## [Exercise objective]
The lines to extract run from the start of the records through the line with "Ovidiu Babes", both ends included; drop the pictures.

## [Material provided]
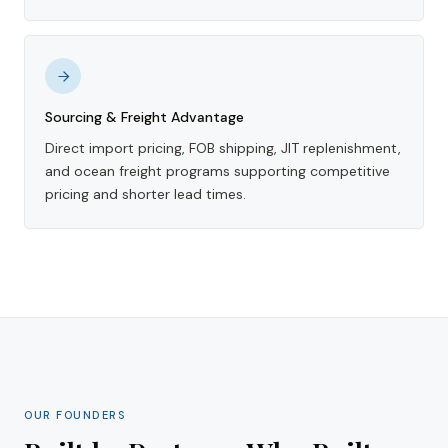
Sourcing & Freight Advantage
Direct import pricing, FOB shipping, JIT replenishment,
and ocean freight programs supporting competitive
pricing and shorter lead times.
OUR FOUNDERS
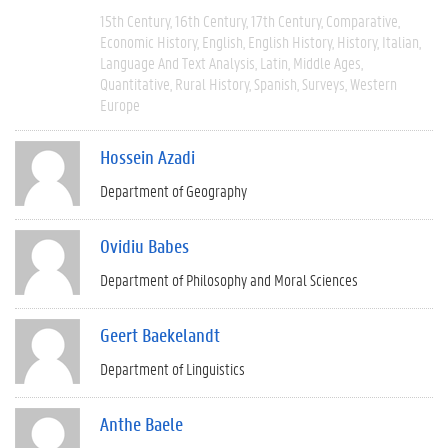
15th Century
16th Century
17th Century
Comparative
Economic History
English
English History
History
Italian
Language And Text Analysis
Latin
Middle Ages
Quantitative
Rural History
Spanish
Surveys
Western
Europe
Hossein Azadi
Department of Geography
Ovidiu Babes
Department of Philosophy and Moral Sciences
Geert Baekelandt
Department of Linguistics
Anthe Baele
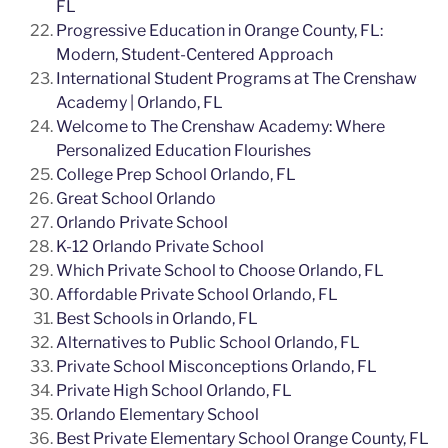
FL
Progressive Education in Orange County, FL:
Modern, Student-Centered Approach
International Student Programs at The Crenshaw
Academy | Orlando, FL
Welcome to The Crenshaw Academy: Where
Personalized Education Flourishes
College Prep School Orlando, FL
Great School Orlando
Orlando Private School
K-12 Orlando Private School
Which Private School to Choose Orlando, FL
Affordable Private School Orlando, FL
Best Schools in Orlando, FL
Alternatives to Public School Orlando, FL
Private School Misconceptions Orlando, FL
Private High School Orlando, FL
Orlando Elementary School
Best Private Elementary School Orange County, FL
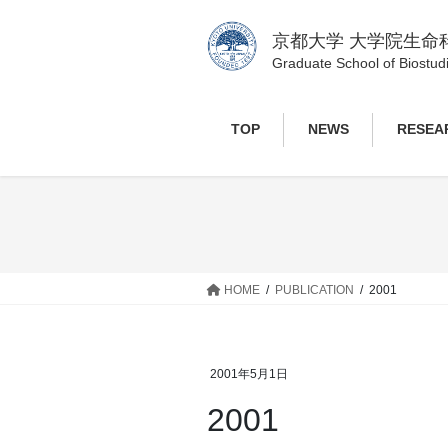
コ
ナ
ン
ビ
京都大学 大学院生命
テ
ゲ
Graduate School of Biostudi
ン
ー
ツ
シ
TOP
NEWS
RESEA
へ
ョ
ス
ン
キ
に
ッ
移
プ
動
HOME
PUBLICATION
2001
2001年5月1日
2001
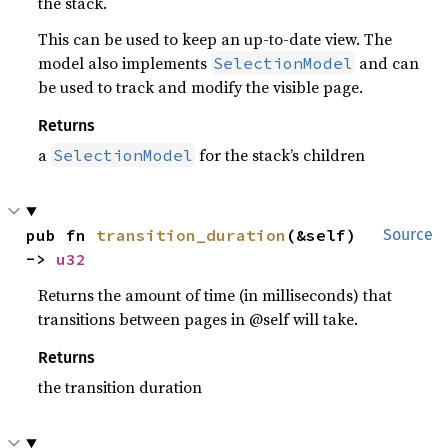
the stack.
This can be used to keep an up-to-date view. The
model also implements
and can
SelectionModel
be used to track and modify the visible page.
Returns
a
for the stack’s children
SelectionModel
pub fn 
transition_duration
(&self) 
Source
-> 
u32
Returns the amount of time (in milliseconds) that
transitions between pages in @self will take.
Returns
the transition duration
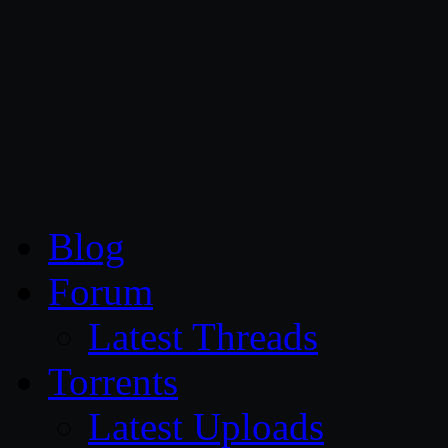
CG Persia
Blog
Forum
Latest Threads
Torrents
Latest Uploads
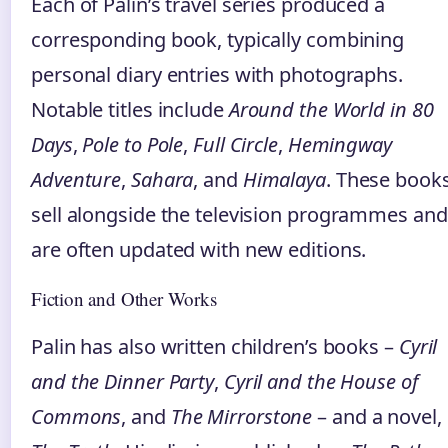
Each of Palin’s travel series produced a
corresponding book, typically combining
personal diary entries with photographs.
Notable titles include
Around the World in 80
Days
,
Pole to Pole
,
Full Circle
,
Hemingway
Adventure
,
Sahara
, and
Himalaya
. These book
sell alongside the television programmes and
are often updated with new editions.
Fiction and Other Works
Palin has also written children’s books –
Cyril
and the Dinner Party
,
Cyril and the House of
Commons
, and
The Mirrorstone
– and a novel,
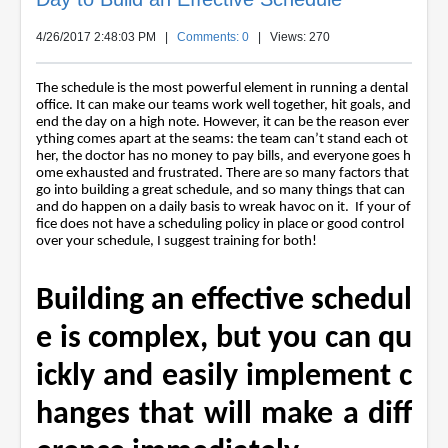
4/26/2017 2:48:03 PM
|
Comments: 0
| Views: 270
The schedule is the most powerful element in running a dental
office. It can make our teams work well together, hit goals, and
end the day on a high note. However, it can be the reason ever
ything comes apart at the seams: the team can’t stand each ot
her, the doctor has no money to pay bills, and everyone goes h
ome exhausted and frustrated. There are so many factors that
go into building a great schedule, and so many things that can
and do happen on a daily basis to wreak havoc on it. If your of
fice does not have a scheduling policy in place or good control
over your schedule, I suggest training for both!
Building an effective schedul
e is complex, but you can qu
ickly and easily implement c
hanges that will make a diff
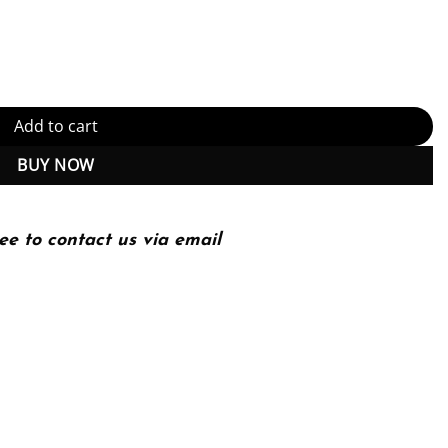
Kindle Edition (PDF Instant Download) quantity
Add to cart
BUY NOW
ee to contact us via email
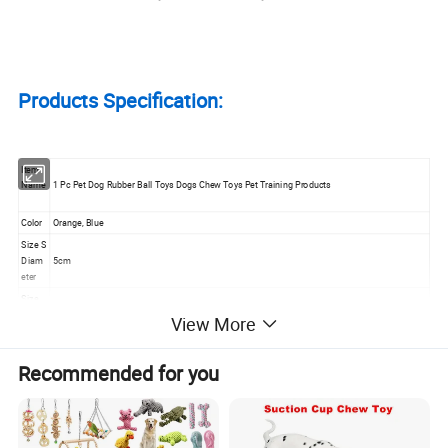
Products Specification:
Item
Name
1 Pc Pet Dog Rubber Ball Toys Dogs Chew Toys Pet Training Products
Color
Orange, Blue
Size S
Diam
5cm
eter
Size
M
View More
6.5cm
Diam
eter
Recommended for you
Size L
Diam
7.5cm
eter
Weigh
t for
54g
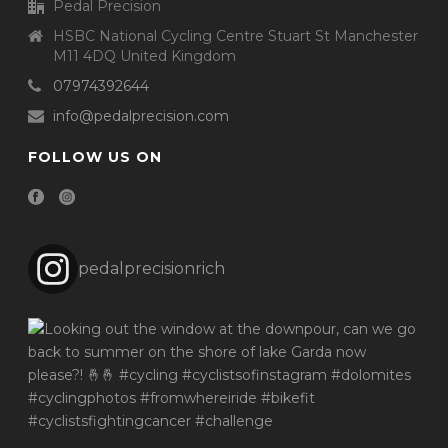
Pedal Precision
HSBC National Cycling Centre Stuart St Manchester
M11 4DQ United Kingdom
07974392644
info@pedalprecision.com
FOLLOW US ON
pedalprecisionrich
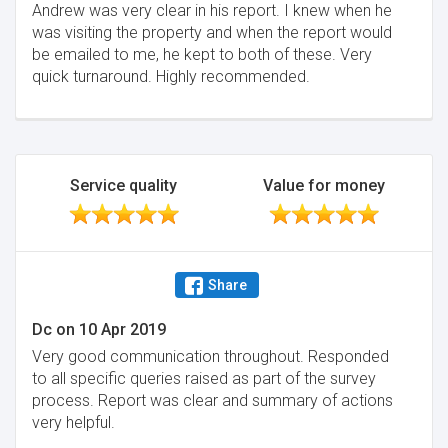
Andrew was very clear in his report. I knew when he
was visiting the property and when the report would
be emailed to me, he kept to both of these. Very
quick turnaround. Highly recommended.
Service quality
Value for money
Share
Dc
on
10 Apr 2019
Very good communication throughout. Responded
to all specific queries raised as part of the survey
process. Report was clear and summary of actions
very helpful.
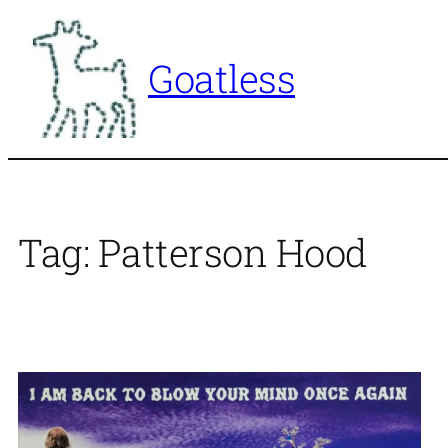
Skip
to
Goatless
content
Tag:
Patterson Hood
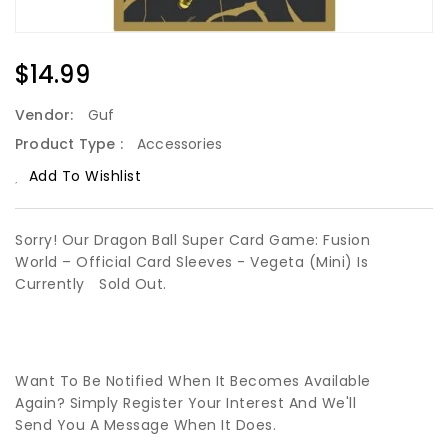
Regular
$14.99
Price
Vendor:
Guf
Product Type :
Accessories
Add To Wishlist
Sorry! Our Dragon Ball Super Card Game: Fusion
World – Official Card Sleeves - Vegeta (Mini) Is
Currently
Sold Out.
Want To Be Notified When It Becomes Available
Again? Simply Register Your Interest And We'll
Send You A Message When It Does.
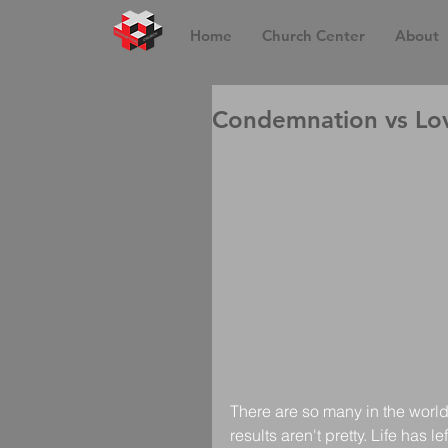
Home
Church Center
About
Condemnation vs Lov
There are so many in the world
results aren't pretty. Life has 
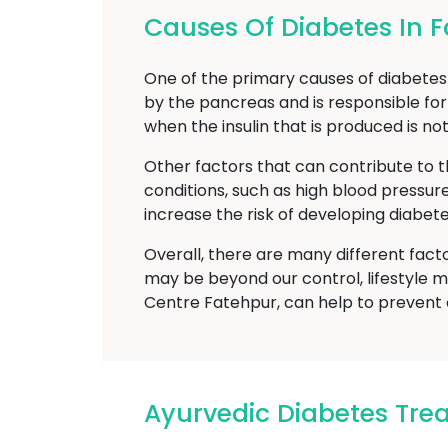
Causes Of Diabetes In 
One of the primary causes of diabetes m
by the pancreas and is responsible for
when the insulin that is produced is no
Other factors that can contribute to t
conditions, such as high blood pressur
increase the risk of developing diabete
Overall, there are many different fact
may be beyond our control, lifestyle m
Centre Fatehpur, can help to prevent 
Ayurvedic Diabetes Tr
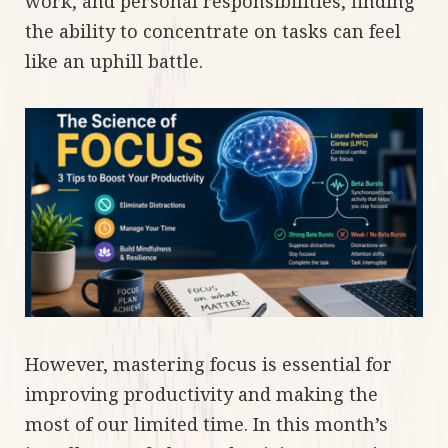
work, and personal responsibilities, finding
the ability to concentrate on tasks can feel
like an uphill battle.
However, mastering focus is essential for
improving productivity and making the
most of our limited time. In this month’s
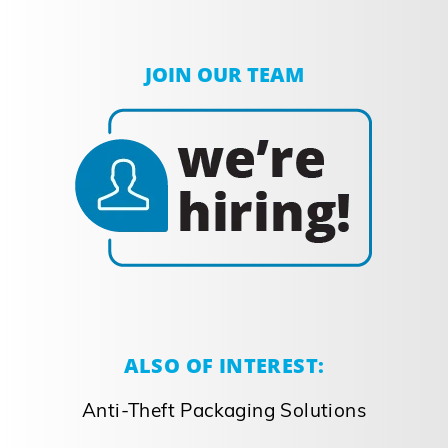
JOIN OUR TEAM
ALSO OF INTEREST:
Anti-Theft Packaging Solutions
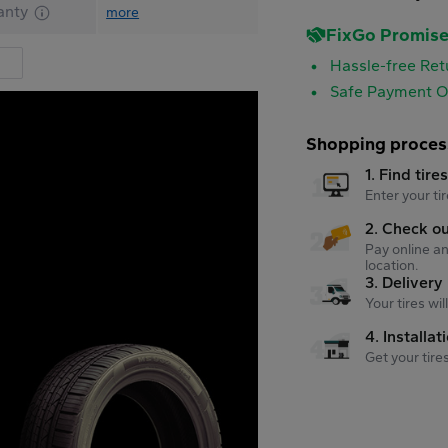
anty
more
FixGo Promis
Hassle-free Ret
Safe Payment O
Shopping proces
1. Find tire
Enter your tir
2. Check o
Pay online an
location.
3. Delivery
Your tires wi
4. Installat
Get your tire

## [Result below]
Sourcing & Freight Advantage
Direct import pricing, FOB shipping, JIT replenishment,
and ocean freight programs supporting competitive
pricing and shorter lead times.
OUR FOUNDERS
15th Century
16th Century
17th Century
Comparative
Economic History
English
English History
History
Italian
Language And Text Analysis
Latin
Middle Ages
Quantitative
Rural History
Spanish
Surveys
Western
Europe
Hossein Azadi
Department of Geography
Ovidiu Babes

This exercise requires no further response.